Archive

Quotes

A man is not idle, because he is absorbed in thought. There is visible labor and there is an invisible labor.

—Victor Hugo, 1862

God sells us all things at the price of labor.

—Leonardo da Vinci, c. 1500

The most fitting occupation for a civilized man is to do nothing.

—Théophile Gautier, c. 1835

To do nothing at all is the most difficult thing in the world, the most difficult and the most intellectual.

—Oscar Wilde, 1891

I began to realize how simple life could be if one had a regular routine to follow with fixed hours, a fixed salary, and very little original thinking to do.

—Roald Dahl, 1984

In order that people may be happy in their work, these three things are needed: they must be fit for it; they must not do too much of it; and they must have a sense of success in it.

—John Ruskin, 1850

Man is a tool-using animal.
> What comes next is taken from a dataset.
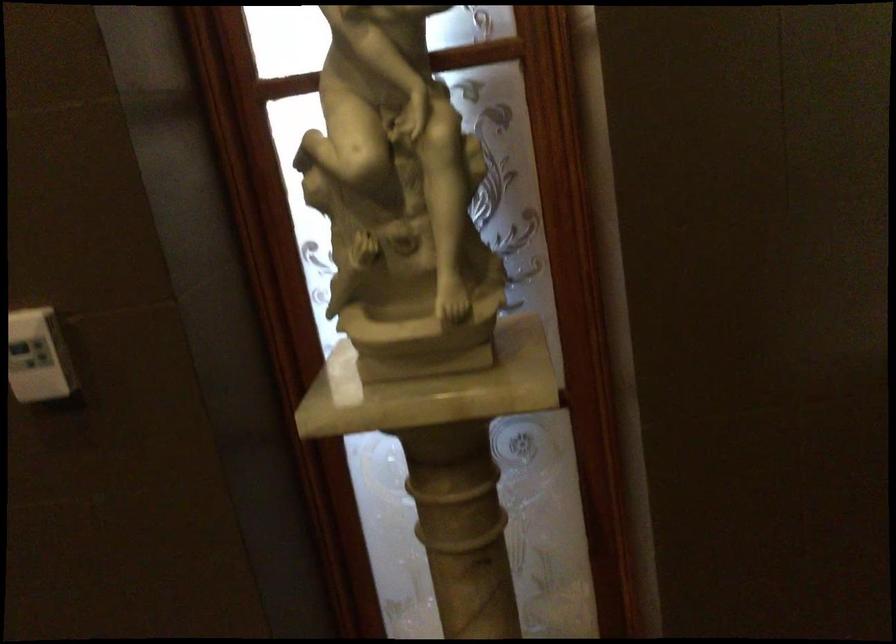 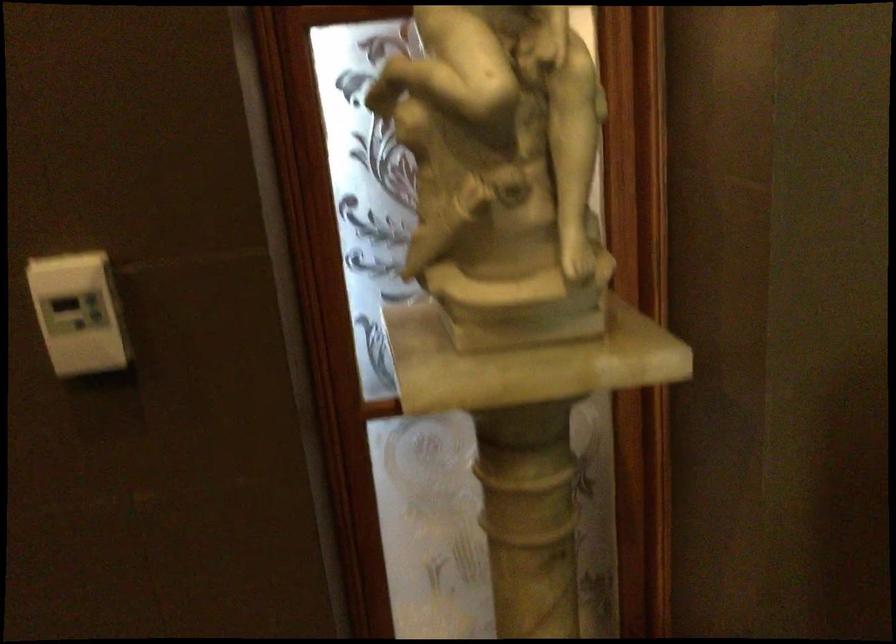 Question: The camera is either moving clockwise (left) or counter-clockwise (right) around the object. The first image is from the beginning of the video and the second image is from the end. Is the camera moving left or right when shooting the video?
Nowhere do you find him without tools; without tools he is nothing, with tools he is all.

—Thomas Carlyle, 1836

Labor disgraces no man; unfortunately, you occasionally find men who disgrace labor.

—Ulysses S. Grant, 1877

A human being must have occupation, if he or she is not to become a nuisance to the world.

—Dorothy L. Sayers, 1947

Toil is man’s allotment; toil of brain, or toil of hands, or a grief that’s more than either, the grief and sin of idleness.

—Herman Melville, 1849

Eight hours for work, eight hours for sleep, eight hours for what we will.

—Slogan of the National Labor Union of the United States, 1866

Man is so made that he can only find relaxation from one kind of labor by taking up another.

—Anatole France, 1881

Hang work! I wish that all the year were holiday; I am sure that Indolence—indefeasible Indolence—is the true state of man.